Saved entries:
┌──

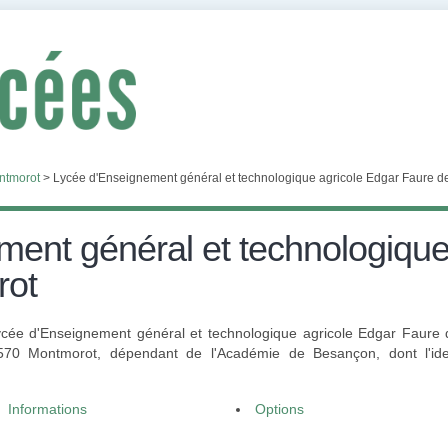
ntmorot
>
Lycée d'Enseignement général et technologique agricole Edgar Faure 
ent général et technologique
rot
"Lycée d'Enseignement général et technologique agricole Edgar Faur
70 Montmorot, dépendant de l'Académie de Besançon, dont l'iden
Informations
Options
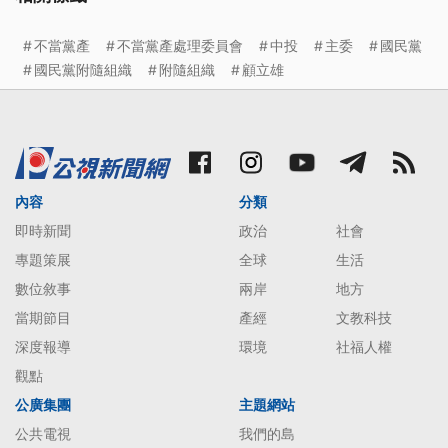
不當黨產
不當黨產處理委員會
中投
主委
國民黨
國民黨附隨組織
附隨組織
顧立雄
內容
分類
即時新聞
政治
社會
專題策展
全球
生活
數位敘事
兩岸
地方
當期節目
產經
文教科技
深度報導
環境
社福人權
觀點
公廣集團
主題網站
公共電視
我們的島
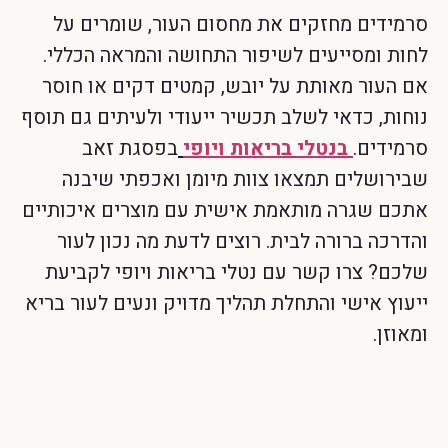
סרמידים מחזקים את מחסום העור, שומרים על
לחות ומסייעים לשיפור התחושה והמראה הכללי.
אם העור מאותת על יובש, קמטים דקים או חוסר
נוחות, כדאי לשלב תכשיר ייעודי ולעיתים גם תוסף
סרמידים.
בנטלי בריאות ויופי
בפסגת זאב
שבירושלים תמצאו צוות מיומן ואכפתי שיבנה
אתכם שגרה מותאמת אישית עם מוצרים איכותיים
והדרכה ברורה לבית. רוצים לדעת מה נכון לעור
שלכם? צרו קשר עם נטלי בריאות ויופי לקביעת
ייעוץ אישי והתחלת תהליך מדויק ונעים לעור בריא
ומאוזן.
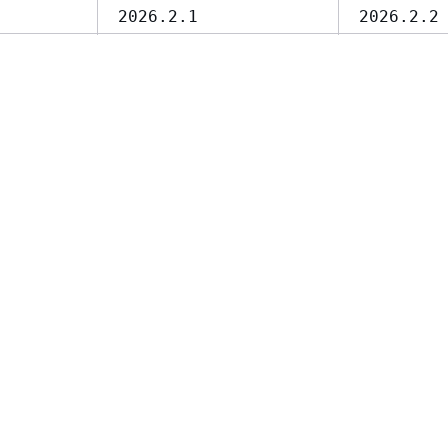
2026.2.1
2026.2.2
covery
1.2.0
1.2.1
7.3.0
7.4.0
2.32.5
2.33.0
sv
249.11-0ubuntu3.17
249.11-0
249.11-0ubuntu3.17
249.11-0
vidos
oi removido nessa versão.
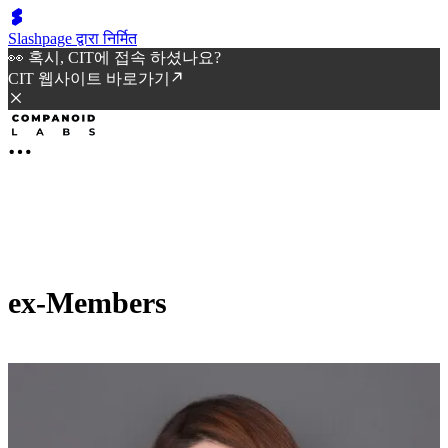
Slashpage द्वारा निर्मित
👀 혹시, CIT에 접속 하셨나요?
CIT 웹사이트 바로가기
ex-Members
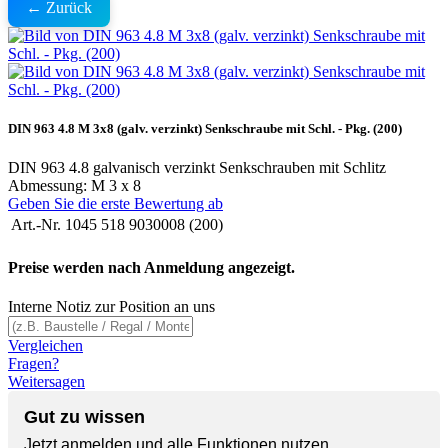
← Zurück
DIN 963 4.8 M 3x8 (galv. verzinkt) Senkschraube mit Schl. - Pkg. (200)
DIN 963 4.8 galvanisch verzinkt Senkschrauben mit Schlitz
Abmessung: M 3 x 8
Geben Sie die erste Bewertung ab
Art.-Nr.
1045 518 9030008 (200)
Preise werden nach Anmeldung angezeigt.
Interne Notiz zur Position an uns
Vergleichen
Fragen?
Weitersagen
Gut zu wissen
Jetzt anmelden und alle Funktionen nutzen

└──

When you copy the data, keep every line exact and leave out each picture.

*Answer area*
ntmorot
>
Lycée d'Enseignement général et technologique agricole Edgar Faure 
ent général et technologique
rot
"Lycée d'Enseignement général et technologique agricole Edgar Faur
70 Montmorot, dépendant de l'Académie de Besançon, dont l'iden
Informations
Options
不當黨產
不當黨產處理委員會
中投
主委
國民黨
國民黨附隨組織
附隨組織
顧立雄
內容
分類
即時新聞
政治
社會
專題策展
全球
生活
數位敘事
兩岸
地方
當期節目
產經
文教科技
深度報導
環境
社福人權
觀點
公廣集團
主題網站
公共電視
我們的島
סרמידים מחזקים את מחסום העור, שומרים על
לחות ומסייעים לשיפור התחושה והמראה הכללי.
אם העור מאותת על יובש, קמטים דקים או חוסר
נוחות, כדאי לשלב תכשיר ייעודי ולעיתים גם תוסף
סרמידים.
בנטלי בריאות ויופי
בפסגת זאב
שבירושלים תמצאו צוות מיומן ואכפתי שיבנה
אתכם שגרה מותאמת אישית עם מוצרים איכותיים
והדרכה ברורה לבית. רוצים לדעת מה נכון לעור
שלכם? צרו קשר עם נטלי בריאות ויופי לקביעת
ייעוץ אישי והתחלת תהליך מדויק ונעים לעור בריא
ומאוזן.
2026.2.1
2026.2.2
covery
1.2.0
1.2.1
7.3.0
7.4.0
2.32.5
2.33.0
sv
249.11-0ubuntu3.17
249.11-0
249.11-0ubuntu3.17
249.11-0
vidos
oi removido nessa versão.
Slashpage द्वारा निर्मित
👀 혹시, CIT에 접속 하셨나요?
CIT 웹사이트 바로가기
ex-Members
← Zurück
DIN 963 4.8 M 3x8 (galv. verzinkt) Senkschraube mit Schl. - Pkg. (200)
DIN 963 4.8 galvanisch verzinkt Senkschrauben mit Schlitz
Abmessung: M 3 x 8
Geben Sie die erste Bewertung ab
Art.-Nr.
1045 518 9030008 (200)
Preise werden nach Anmeldung angezeigt.
Interne Notiz zur Position an uns
Vergleichen
Fragen?
Weitersagen
Gut zu wissen
Jetzt anmelden und alle Funktionen nutzen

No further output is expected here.